■ Exercise prompt ■
Every line that holds the word "siniestro" needs to be copied from the data below.

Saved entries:
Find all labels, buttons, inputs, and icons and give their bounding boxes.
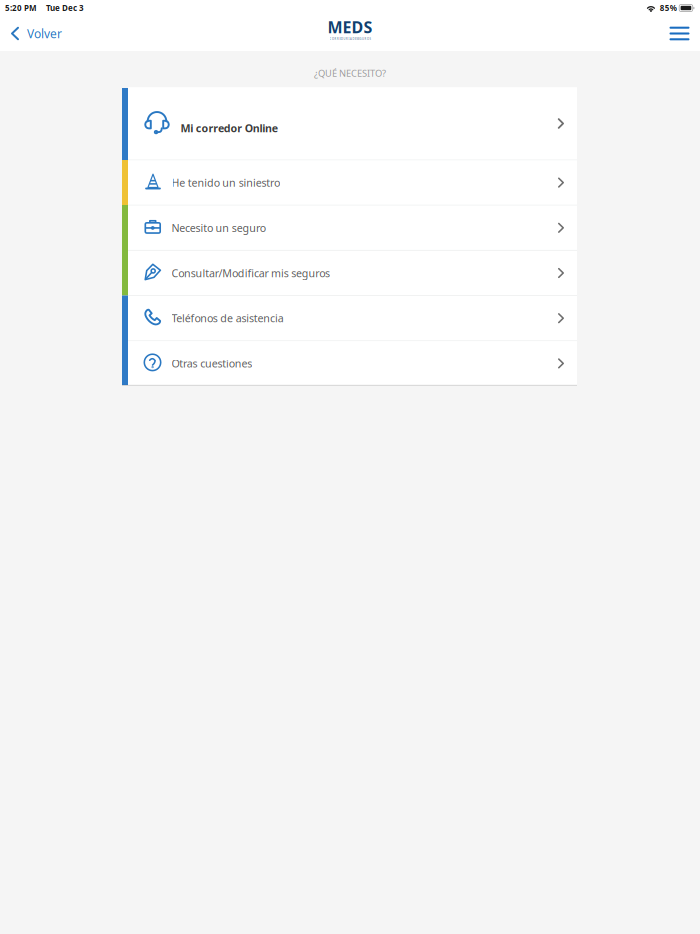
button[interactable]: Otras cuestiones (128, 341, 577, 386)
staticText: Teléfonos de asistencia (172, 311, 284, 325)
button[interactable]: Volver (0, 16, 72, 51)
staticText: Tue Dec 3 (46, 3, 84, 13)
staticText: Necesito un seguro (172, 221, 266, 235)
staticText: 5:20 PM (5, 3, 37, 13)
staticText: Mi corredor Online (180, 121, 278, 135)
staticText: MEDS (328, 16, 372, 38)
button[interactable]: Necesito un seguro (128, 206, 577, 250)
button[interactable]: Consultar/Modificar mis seguros (128, 251, 577, 295)
button[interactable]: Teléfonos de asistencia (128, 296, 577, 340)
button[interactable]: He tenido un siniestro (128, 160, 577, 205)
staticText: C O R R E D U R Í A D E S E G U R O S (330, 37, 370, 41)
staticText: Volver (27, 26, 62, 41)
staticText: 85% (660, 3, 677, 13)
staticText: Consultar/Modificar mis seguros (172, 266, 330, 280)
staticText: ¿QUÉ NECESITO? (314, 67, 386, 79)
button[interactable]: Menu (658, 16, 700, 51)
button[interactable]: Mi corredor Online (128, 88, 577, 160)
staticText: Otras cuestiones (172, 356, 252, 370)
staticText: He tenido un siniestro (172, 176, 280, 190)
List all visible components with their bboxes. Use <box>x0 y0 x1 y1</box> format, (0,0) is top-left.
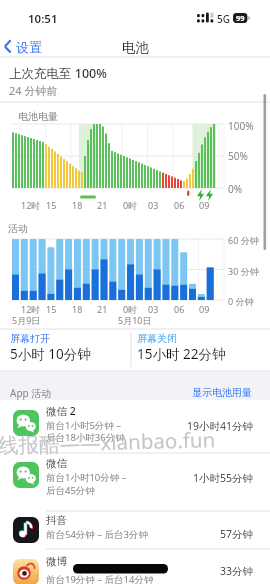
staticText: 0时 <box>123 199 138 211</box>
staticText: 10:51 <box>28 11 58 27</box>
staticText: 后台45分钟 <box>46 484 95 497</box>
staticText: 前台54分钟 – 后台3分钟 <box>46 528 148 541</box>
staticText: 21 <box>97 199 108 211</box>
staticText: 5月9日 <box>12 314 41 326</box>
staticText: 前台1小时10分钟 – <box>46 471 127 484</box>
staticText: 60 分钟 <box>228 234 259 246</box>
button[interactable] <box>0 549 270 584</box>
staticText: 电池 <box>122 39 149 56</box>
staticText: 1小时55分钟 <box>193 471 254 485</box>
staticText: 设置 <box>16 39 42 55</box>
staticText: 09 <box>199 199 210 211</box>
staticText: 0时 <box>123 303 138 315</box>
button[interactable] <box>0 400 270 453</box>
staticText: 0% <box>228 182 243 196</box>
button[interactable] <box>180 384 260 399</box>
staticText: 03 <box>148 303 159 315</box>
staticText: 12时 <box>21 199 41 211</box>
staticText: 线报酷——xianbao.fun <box>0 425 216 459</box>
staticText: 5G <box>217 12 230 26</box>
staticText: 15 <box>46 303 57 315</box>
button[interactable] <box>0 511 270 549</box>
staticText: 5小时 10分钟 <box>10 345 91 363</box>
staticText: 19小时41分钟 <box>187 419 254 433</box>
staticText: 5月10日 <box>118 314 152 326</box>
staticText: 24 分钟前 <box>9 83 58 98</box>
staticText: 30 分钟 <box>228 265 259 277</box>
staticText: 微信 <box>46 457 67 470</box>
staticText: 后台18小时36分钟 <box>46 431 125 444</box>
staticText: 0 分钟 <box>228 295 254 307</box>
staticText: 03 <box>148 199 159 211</box>
staticText: 上次充电至 100% <box>9 65 107 82</box>
button[interactable] <box>2 36 50 58</box>
staticText: 活动 <box>8 222 28 235</box>
staticText: 前台19分钟 – 后台14分钟 <box>46 573 154 584</box>
staticText: 屏幕关闭 <box>137 332 177 345</box>
staticText: 显示电池用量 <box>192 386 252 399</box>
staticText: 99 <box>236 13 245 23</box>
staticText: 09 <box>199 303 210 315</box>
staticText: App 活动 <box>10 386 52 400</box>
staticText: 15小时 22分钟 <box>137 345 226 363</box>
staticText: 33分钟 <box>220 564 254 578</box>
staticText: 21 <box>97 303 108 315</box>
staticText: 微信 2 <box>46 404 76 418</box>
staticText: 06 <box>174 303 185 315</box>
staticText: 微博 <box>46 555 67 568</box>
staticText: 06 <box>174 199 185 211</box>
staticText: 前台1小时5分钟 – <box>46 419 122 432</box>
staticText: 抖音 <box>46 514 67 527</box>
staticText: 电池电量 <box>18 110 58 123</box>
staticText: 18 <box>72 303 83 315</box>
staticText: 18 <box>72 199 83 211</box>
staticText: 57分钟 <box>220 527 254 541</box>
staticText: 12时 <box>21 303 41 315</box>
staticText: 屏幕打开 <box>10 332 50 345</box>
staticText: 50% <box>228 149 248 163</box>
button[interactable] <box>0 453 270 511</box>
staticText: 100% <box>228 119 254 133</box>
staticText: 15 <box>46 199 57 211</box>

■ Your response ■
button[interactable]: He tenido un siniestro (128, 160, 577, 205)
staticText: He tenido un siniestro (172, 176, 280, 190)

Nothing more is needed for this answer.